**Supplied data**.
═══
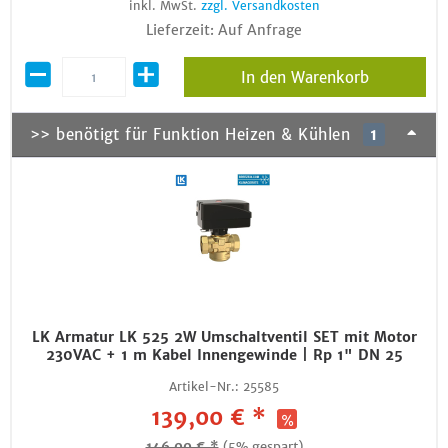
inkl. MwSt.
zzgl. Versandkosten
Lieferzeit: Auf Anfrage
In den Warenkorb
>> benötigt für Funktion Heizen & Kühlen
1
LK Armatur LK 525 2W Umschaltventil SET mit Motor
230VAC + 1 m Kabel Innengewinde | Rp 1" DN 25
Artikel-Nr.:
25585
139,00 € *
146,00 € *
(5% gespart)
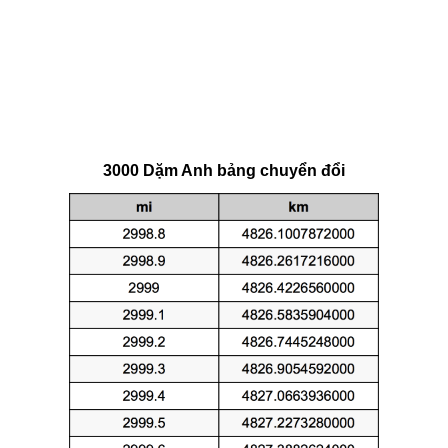
3000 Dặm Anh bảng chuyển đổi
═══
**Instructions to follow**. Beginning with the line where "LK Armatur LK" appears, restate word for word every line down to the last one in the data, but keep the pictures out.

**Response area**.
LK Armatur LK 525 2W Umschaltventil SET mit Motor
230VAC + 1 m Kabel Innengewinde | Rp 1" DN 25
Artikel-Nr.:
25585
139,00 € *
146,00 € *
(5% gespart)
3000 Dặm Anh bảng chuyển đổi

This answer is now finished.